Ao som do hit oitentista Total Eclipse of The Heart, de Bonnie Tyler, um ônibus preto de dois andares parte da Praça Silveira Martins, no centro de Bagé. O destino, a 13 quilômetros da região central da cidade, é a pousada Chácara das Roseiras. Esse trajeto se repetiu dos dias 6 a 12 de abril. Agora, o ônibus se encontra na região metropolitana de Porto Alegre. Depois, cruzará sete Estados até meados de maio, chegando à Bahia. Trata-se do veículo que leva a equipe de Além de Nós, um filme feito na estrada.

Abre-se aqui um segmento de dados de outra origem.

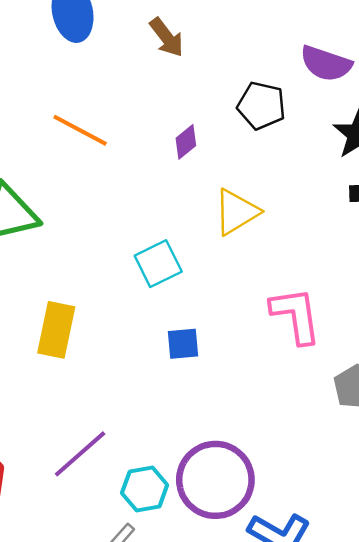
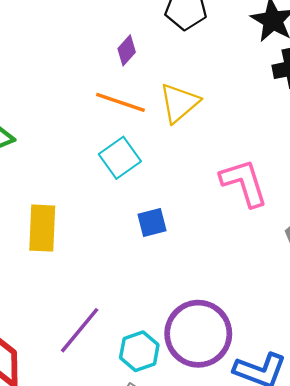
orange line: (80, 130) -> (120, 102), moved

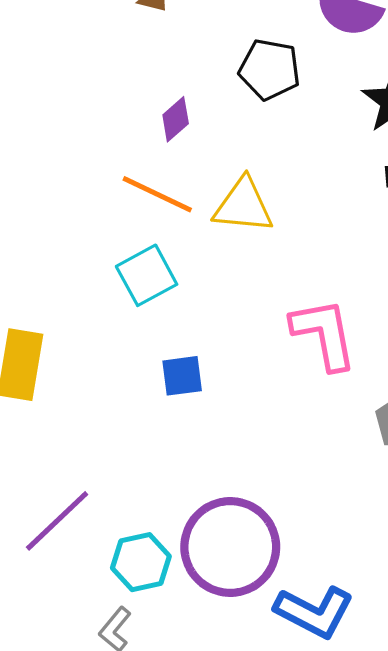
yellow triangle: (179, 103) -> (243, 206), turned 39

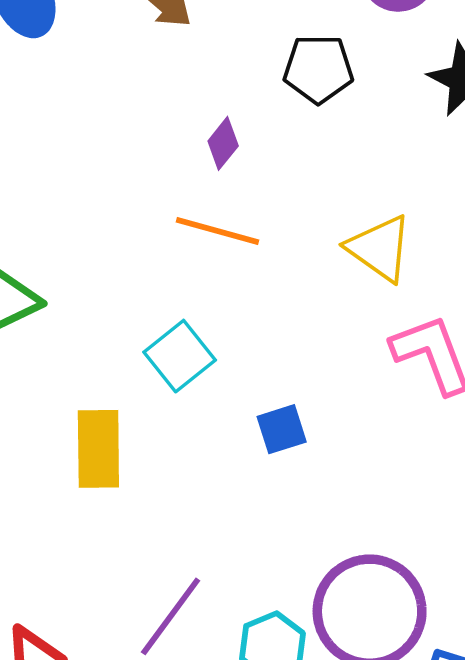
yellow triangle: (243, 206) -> (380, 248), moved, turned 40
cyan square: (147, 275) -> (180, 356), moved

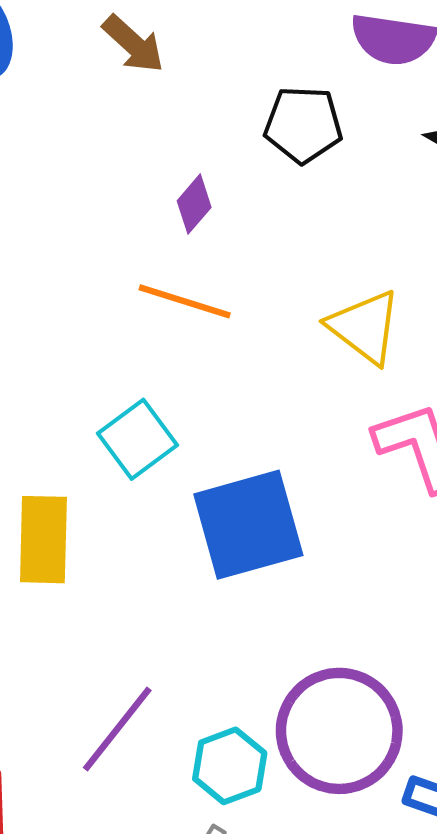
blue square: (282, 429) -> (248, 525), size x2.0

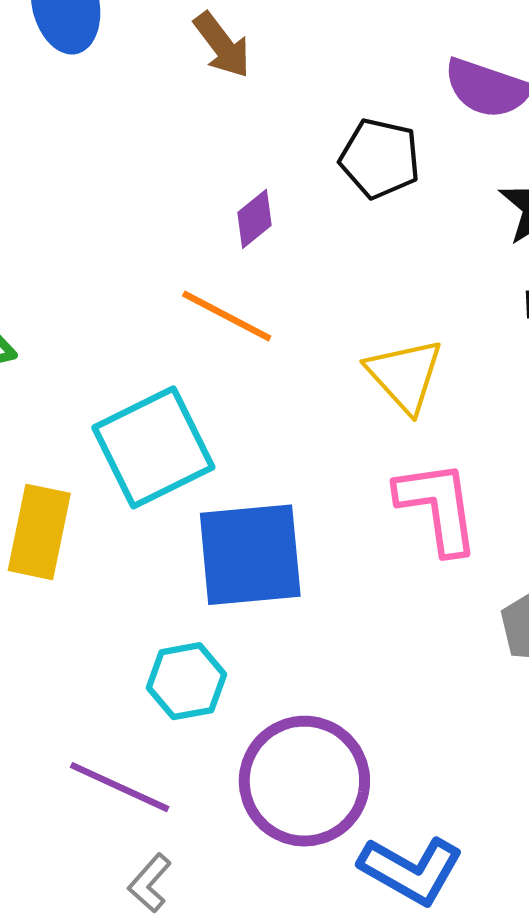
cyan square: (137, 439) -> (153, 447), size x1.5
purple line: (117, 729) -> (120, 787), moved, turned 66
cyan hexagon: (230, 766) -> (186, 681), moved

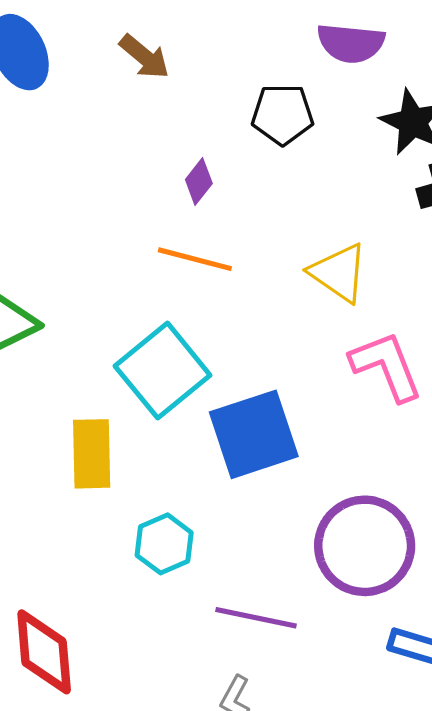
cyan hexagon: (186, 681) -> (164, 544), moved
purple circle: (304, 781) -> (365, 546), moved
purple line: (120, 787) -> (256, 618), moved

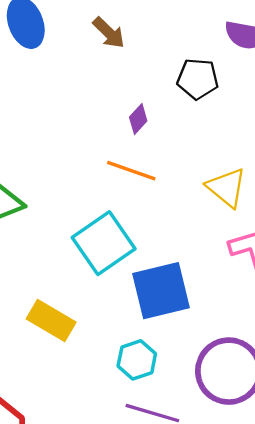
yellow rectangle: (92, 454) -> (51, 321), moved, turned -63
cyan hexagon: (164, 544) -> (137, 360), moved

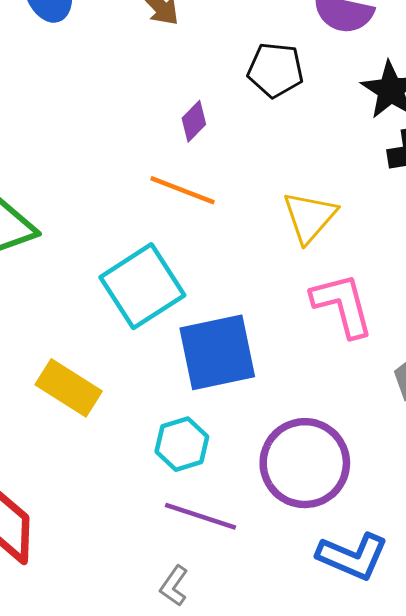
yellow triangle: (227, 188) -> (310, 217), turned 30

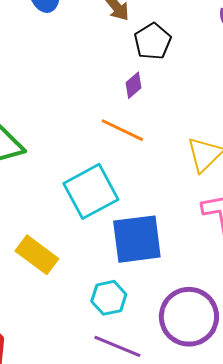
black pentagon: (275, 70) -> (153, 41), moved, turned 30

Produzida pela Atama Filmes e com direção de Rogério Rodrigues (Kalanga – Cidade das Bicicletas), a longa viagem a ser mostrada em Além de Nós começa por Bagé. Estrelado por Thiago Lacerda e Miguel Coelho, o longa começa sua história após Leo, personagem de Miguel, perder o emprego e presenciar a morte de seu pai, Leopoldino (Clemente Viscaíno). Ele vive na remoto e pampiano Dos Passos, lugarejo do qual nunca saiu. Após ler uma carta, decide levar uma foto de seu pai ao lado de seu avô e do ex-presidente Getúlio Vargas ao Palácio do Catete, no Rio, cumprindo um sonho de Leopoldino. Para a empreitada, ganha a companhia de seu tio Artur (Thiago Lacerda), de quem sempre foi distante. Nessa jornada, Leo percorre um universo contemporâneo e globalizado.
– É um filme sobre transformação e desenraizamento. A morte do pai leva o garoto a uma jornada de autoconhecimento, que também é um retrato sociológico dessa gente do Pampa, que vai perdendo espaço para o eucalipto e a soja e migrando para a cidade. E que gaúcho é esse que chega à cidade grande – define Lacerda.

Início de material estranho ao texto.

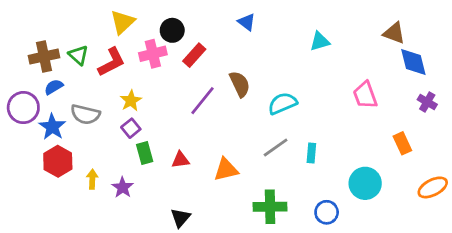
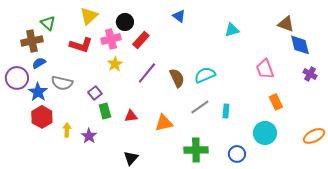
green triangle: (78, 55) -> (48, 23), moved
red L-shape: (112, 62) -> (81, 45), turned 45
brown semicircle: (240, 84) -> (177, 78), moved
yellow star: (131, 101) -> (115, 64), moved
orange rectangle: (402, 143) -> (276, 102), moved

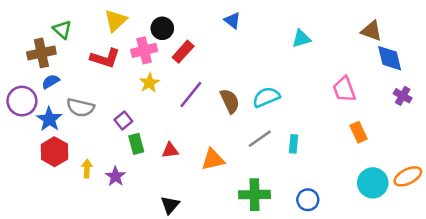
cyan circle: (265, 133) -> (373, 183), moved

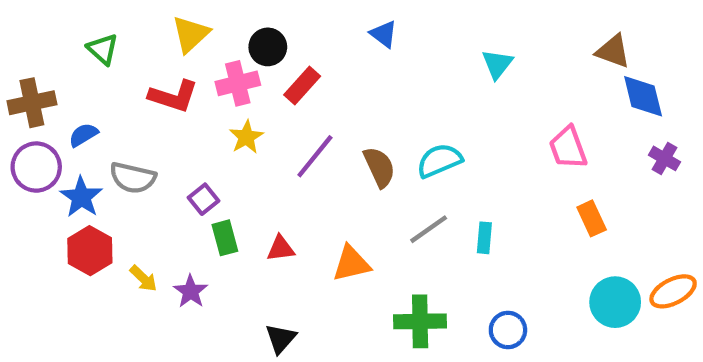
cyan triangle: (301, 39) -> (497, 64), turned -36
brown cross: (41, 53) -> (32, 103), moved
yellow arrow: (87, 169) -> (143, 279), turned 132

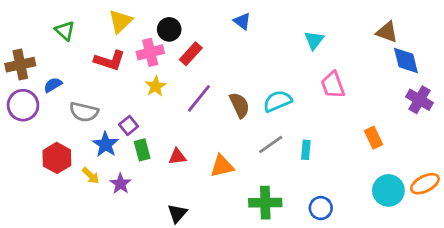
pink trapezoid: (568, 148) -> (333, 85), moved
purple cross: (664, 158) -> (420, 100), size x1.4
blue star: (81, 197) -> (106, 144), moved

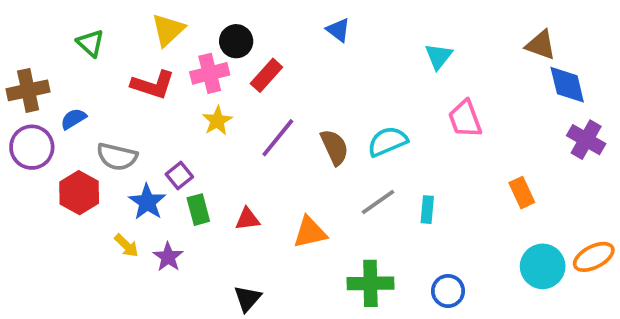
red hexagon: (57, 158) -> (79, 193), moved

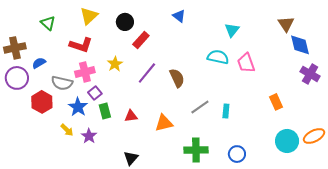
brown triangle: (541, 45) -> (286, 24), turned 36
pink cross: (210, 73) -> (85, 72), moved
cyan semicircle: (387, 141) -> (218, 57), moved, turned 35

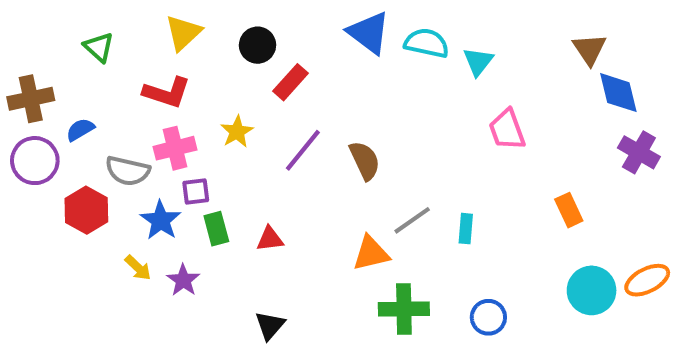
blue triangle: (179, 16) -> (369, 33), size x1.6
cyan semicircle: (218, 57) -> (427, 43), moved
purple square: (95, 93) -> (196, 191), turned 32
orange triangle: (164, 123) -> (371, 253), moved

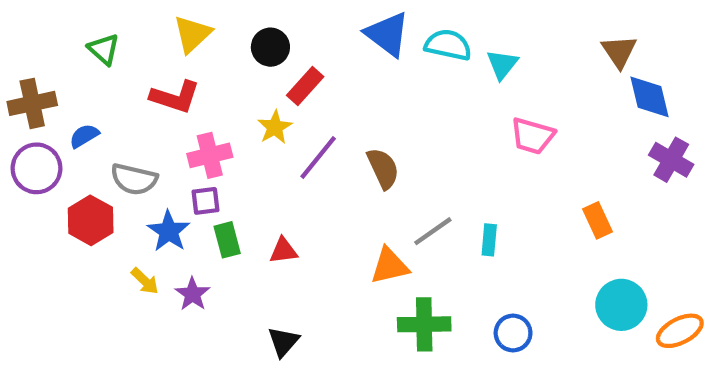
pink trapezoid: (507, 130) -> (533, 136), turned -54
yellow star: (237, 132) -> (275, 127), moved
pink cross: (175, 148) -> (210, 155), moved
orange ellipse: (647, 280) -> (680, 331), moved

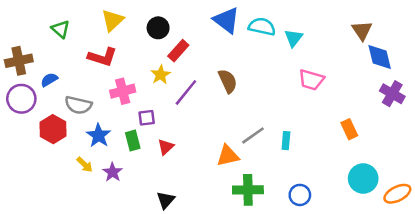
brown semicircle: (383, 168) -> (228, 81), moved
purple square: (205, 201) -> (147, 118), moved
red triangle: (283, 251) -> (166, 147), turned -36

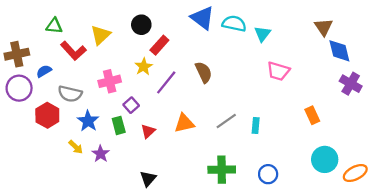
yellow triangle: (112, 20) -> (101, 35), moved
green triangle: (61, 29) -> (54, 26), turned -36
red L-shape: (102, 57) -> (73, 51), moved, turned 30
purple square: (147, 118) -> (131, 105), turned -35
orange triangle: (228, 156) -> (184, 123), moved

O diretor Rogério Rodrigues corrobora:
– Leo é levado a essa jornada pela força da globalização. E, consequentemente, busca uma identidade. Não lembro de outro filme que tenha a figura do gaúcho fora de seu ambiente geográfico. Quem é o gaúcho hoje fora do Rio Grande?

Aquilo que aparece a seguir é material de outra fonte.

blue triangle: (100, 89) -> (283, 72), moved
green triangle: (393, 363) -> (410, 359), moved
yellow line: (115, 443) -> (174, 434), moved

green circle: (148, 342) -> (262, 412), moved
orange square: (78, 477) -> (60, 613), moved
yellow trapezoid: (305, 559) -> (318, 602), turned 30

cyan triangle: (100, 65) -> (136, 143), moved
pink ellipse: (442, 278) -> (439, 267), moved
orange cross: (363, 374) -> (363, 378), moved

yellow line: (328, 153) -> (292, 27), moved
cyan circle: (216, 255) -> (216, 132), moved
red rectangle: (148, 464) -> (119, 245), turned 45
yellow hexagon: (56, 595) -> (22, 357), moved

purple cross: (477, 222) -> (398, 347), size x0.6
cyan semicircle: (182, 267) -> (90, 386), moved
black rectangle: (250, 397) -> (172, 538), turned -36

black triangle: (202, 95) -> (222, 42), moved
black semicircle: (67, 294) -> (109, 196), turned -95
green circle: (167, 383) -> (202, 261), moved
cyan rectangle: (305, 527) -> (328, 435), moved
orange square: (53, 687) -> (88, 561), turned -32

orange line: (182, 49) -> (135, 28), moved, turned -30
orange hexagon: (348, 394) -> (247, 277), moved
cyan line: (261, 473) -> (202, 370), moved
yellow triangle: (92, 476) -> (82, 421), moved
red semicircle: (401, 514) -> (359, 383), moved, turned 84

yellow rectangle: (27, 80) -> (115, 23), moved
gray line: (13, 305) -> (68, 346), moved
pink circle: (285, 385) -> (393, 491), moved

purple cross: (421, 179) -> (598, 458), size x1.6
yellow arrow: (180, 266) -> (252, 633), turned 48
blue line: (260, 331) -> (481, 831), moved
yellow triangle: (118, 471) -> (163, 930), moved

Rogério conta que buscou retratar um gaúcho menos caricato e mais universal em Além de Nós.
– O trabalho que o Rogério faz não é mostrar aquele gaúcho clássico, estereotipado, que toma mate. Sem trazer aquela coisa forçada, muito literal, que, às vezes costuma ser vista na cinematografia – destaca Ane Siderman, produtora executiva do filme.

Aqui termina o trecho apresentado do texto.